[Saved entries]
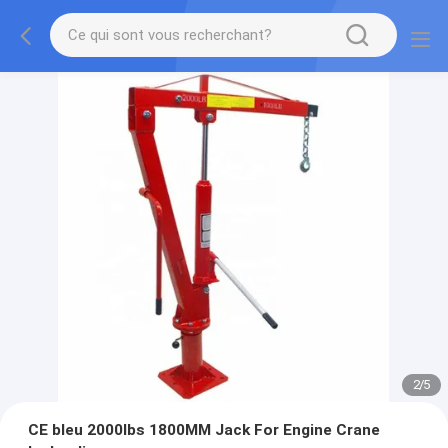
2
/
5
CE bleu 2000lbs 1800MM Jack For Engine Crane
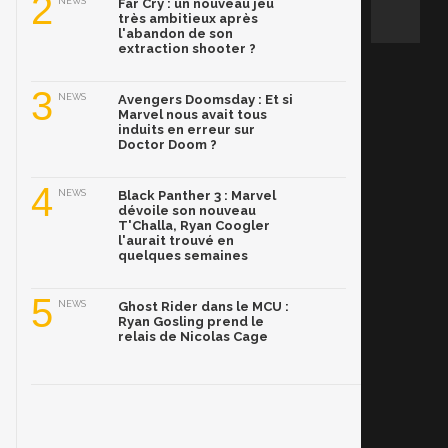
2
NEWS
Far Cry : un nouveau jeu
très ambitieux après
l'abandon de son
extraction shooter ?
3
NEWS
Avengers Doomsday : Et si
Marvel nous avait tous
induits en erreur sur
Doctor Doom ?
4
NEWS
Black Panther 3 : Marvel
dévoile son nouveau
T'Challa, Ryan Coogler
l'aurait trouvé en
quelques semaines
5
NEWS
Ghost Rider dans le MCU :
Ryan Gosling prend le
relais de Nicolas Cage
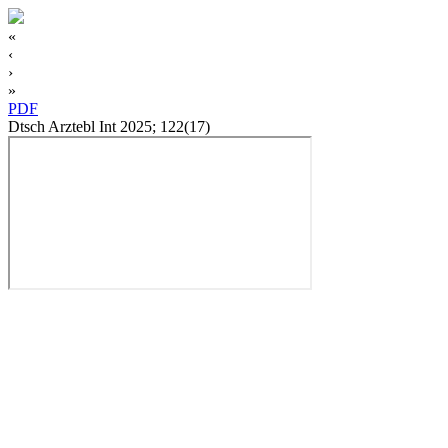
«
‹
›
»
PDF
Dtsch Arztebl Int 2025; 122(17)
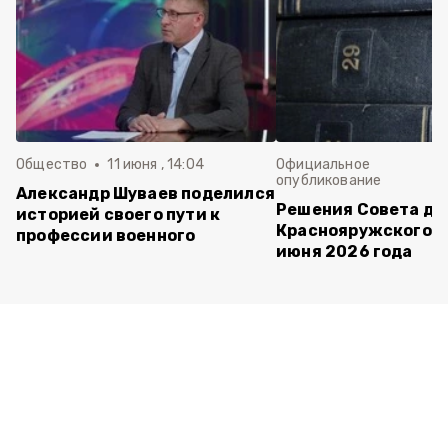
Общество
11 июня , 14:04
Официальное
опубликование
Александр Шуваев поделился
Решения Совета де
историей своего пути к
Краснояружского ок
профессии военного
июня 2026 года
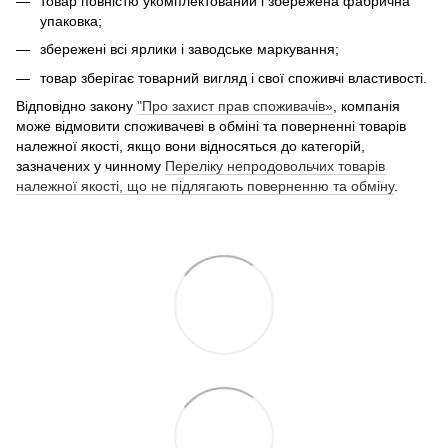
товар повністю укомплектований і збережена фабрична
упаковка;
збережені всі ярлики і заводське маркування;
товар зберігає товарний вигляд і свої споживчі властивості.
Відповідно закону
"Про захист прав споживачів»
, компанія
може відмовити споживачеві в обміні та поверненні товарів
належної якості, якщо вони відносяться до категорій,
зазначених у чинному
Переліку непродовольчих товарів
належної якості, що не підлягають поверненню та обміну
.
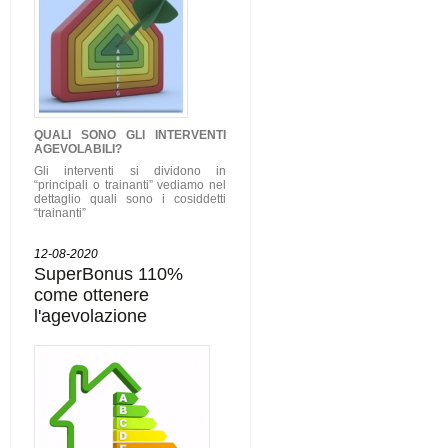
QUALI SONO GLI
INTERVENTI
AGEVOLABILI
?
Gli interventi si dividono in
“principali o trainanti” vediamo nel
dettaglio quali sono i cosiddetti
“trainanti”
12-08-2020
SuperBonus 110%
come ottenere
l'agevolazione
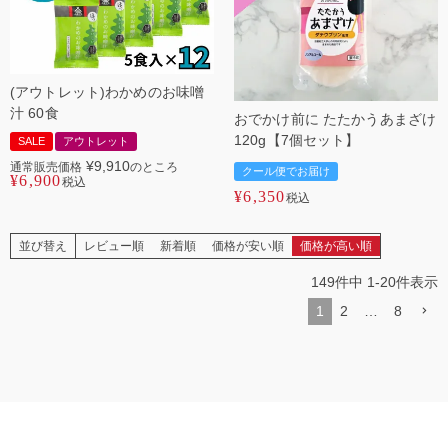
(アウトレット)わかめのお味噌
汁 60食
おでかけ前に たたかうあまざけ
120g【7個セット】
SALE
アウトレット
¥
9,910
通常販売価格
のところ
クール便でお届け
¥
6,900
税込
¥
6,350
税込
並び替え
レビュー順
新着順
価格が安い順
価格が高い順
149
件中
1
-
20
件表示
1
2
…
8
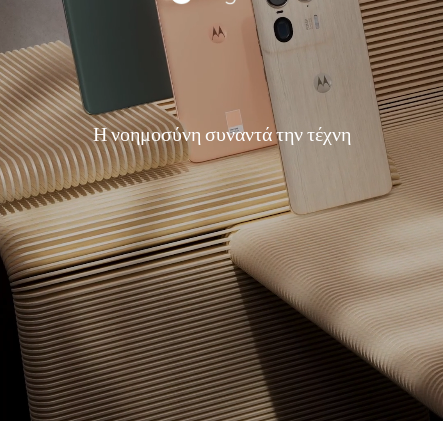
Η νοημοσύνη συναντά την τέχνη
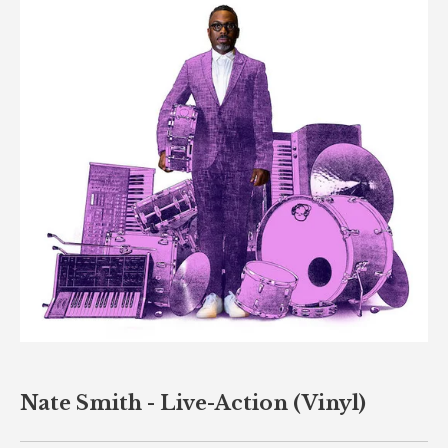
Nate Smith - Live-Action (Vinyl)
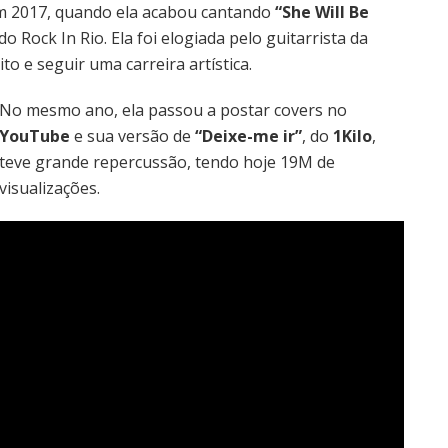
em 2017, quando ela acabou cantando
“She Will Be
o Rock In Rio. Ela foi elogiada pelo guitarrista da
to e seguir uma carreira artística.
No mesmo ano, ela passou a postar covers no
YouTube
e sua versão de
“Deixe-me ir”
, do
1Kilo
,
teve grande repercussão, tendo hoje 19M de
visualizações.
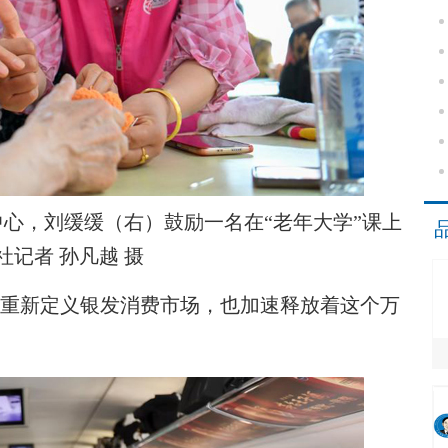
，刘缓缓（右）鼓励一名在“老年大学”课上
社记者 孙凡越 摄
在重新定义银发消费市场，也加速释放着这个万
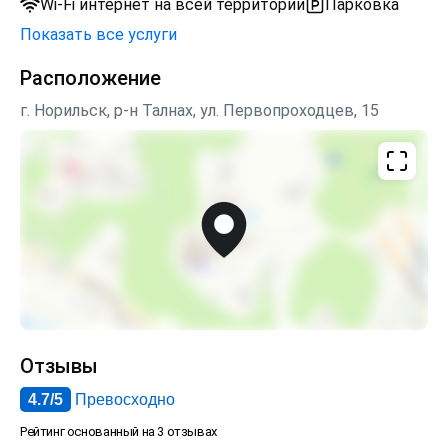
Wi-Fi интернет на всей территории
Парковка
Показать все услуги
Расположение
г. Норильск, р-н Талнах, ул. Первопроходцев, 15
Отзывы
4.7/5
Превосходно
Рейтинг основанный на 3 отзывах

_Problem to solve:_
Copy exactly, without pictures, the lines above from the one with "em 2017, quando ela acabou cantando" down to the one with "Расположение", inclusive.

_Task output:_
em 2017, quando ela acabou cantando
“She Will Be
o Rock In Rio. Ela foi elogiada pelo guitarrista da
to e seguir uma carreira artística.
No mesmo ano, ela passou a postar covers no
YouTube
e sua versão de
“Deixe-me ir”
, do
1Kilo
,
teve grande repercussão, tendo hoje 19M de
visualizações.
，刘缓缓（右）鼓励一名在“老年大学”课上
社记者 孙凡越 摄
在重新定义银发消费市场，也加速释放着这个万
Wi-Fi интернет на всей территории
Парковка
Показать все услуги
Расположение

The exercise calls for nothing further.